Sunday, August 29, 2010

The Ear Inn

The Ear Inn at 326 Spring Street.

Tomb of General Worth in Madison Square.
I saw the Flatiron Building on 23rd, 5th and Broadway on my way down.
The 1812 Ear Inn building in the 1940s.
The other day, I thought I'd take a walk down to the Ear Inn, a little relic far on the west side of Spring Street, that's been there since 1812. Inside, it's like a little country cottage, a big contrast from the outside surroundings. Like many of these old bars, it's decorated with tributes to the past, a marker that shows that the building used to be right on the shore of the Hudson River before landfill extended the width of Manhattan Island, and inside, among other clutter on the walls, a campaign poster for Wendel Wilkie, who ran for president against FDR in 1940. The building was supposedly built and first owned by a free black man named James Brown (no, of course not that James Brown, and, no, I don't know if they're related), who ran a tavern and tobacco shop. Legend has it that he is the black man shown in the famous painting, Washington Crossing the Delaware, rowing the boat up front.

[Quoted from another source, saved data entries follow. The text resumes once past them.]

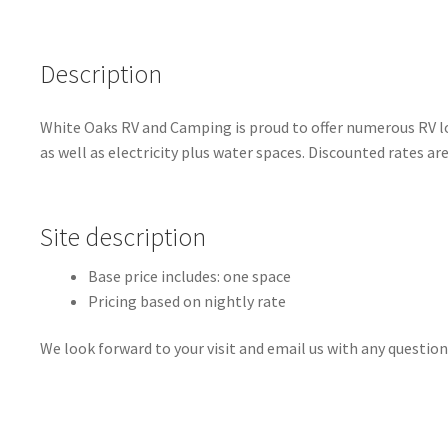
Description
White Oaks RV and Camping is proud to offer numerous RV lot
as well as electricity plus water spaces. Discounted rates ar
Site description
Base price includes: one space
Pricing based on nightly rate
We look forward to your visit and email us with any question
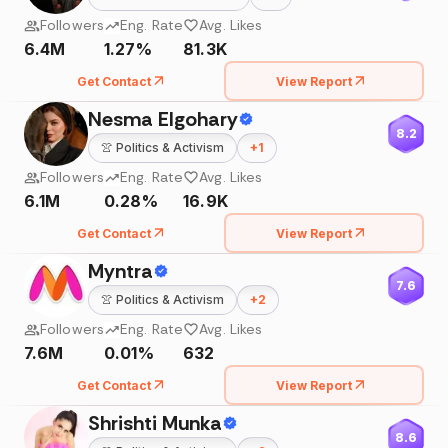
Followers
Eng. Rate
Avg. Likes
6.4M
1.27%
81.3K
Get Contact
View Report
Nesma Elgohary
8.2
👚
Politics & Activism
+
1
Followers
Eng. Rate
Avg. Likes
6.1M
0.28%
16.9K
Get Contact
View Report
Myntra
7.6
👚
Politics & Activism
+
2
Followers
Eng. Rate
Avg. Likes
7.6M
0.01%
632
Get Contact
View Report
Shrishti Munka
8.6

On the way, I took a little rest by the grave of General Worth, one of only three personal graves in Manhattan. (The other two are in Morningside Hights: General Grant's Tomb, and the small Tomb of the Amiable Child across the street, of a 5-year old who died from a fall there in the 1790s, and whose resting place was always respected through the centuries. By I digress ... that's for a whole other blog.) There are a lot of tables and chairs set up there now, as well as by the Flatiron Building and other squares around the city ... the latest attempt by Mayor Bloomberg to improve New York. I like it, personally ... especially in the Times Square area. Drivers don't like it in general, but as a pedestrian in this city, I'm all for it. It almost makes Times Square worth going to ... almost.

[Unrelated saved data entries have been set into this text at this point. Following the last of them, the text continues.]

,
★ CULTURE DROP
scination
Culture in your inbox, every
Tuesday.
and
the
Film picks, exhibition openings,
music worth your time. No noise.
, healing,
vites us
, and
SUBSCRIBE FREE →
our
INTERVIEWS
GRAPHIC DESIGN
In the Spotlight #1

These long walks are always a hoot because I can watch the city gradually change, from the tall office buildings and big tourist crowds in Midtown, to the quainter neighborhoods downtown. Despite their popularity, they're never as crowded as places like Times Square or Madison Square Garden. And I hope it never gets that way down there, because it would completely ruin those places. Anyway, it was getting late, so it was time to start heading home. If you're ever down on Spring St., check out Lombardi's in Little Italy, the first pizza place in the United States, dating back to 1894, and then walk a few blocks west to the Ear Inn. It'll be a very pleasant New York experience.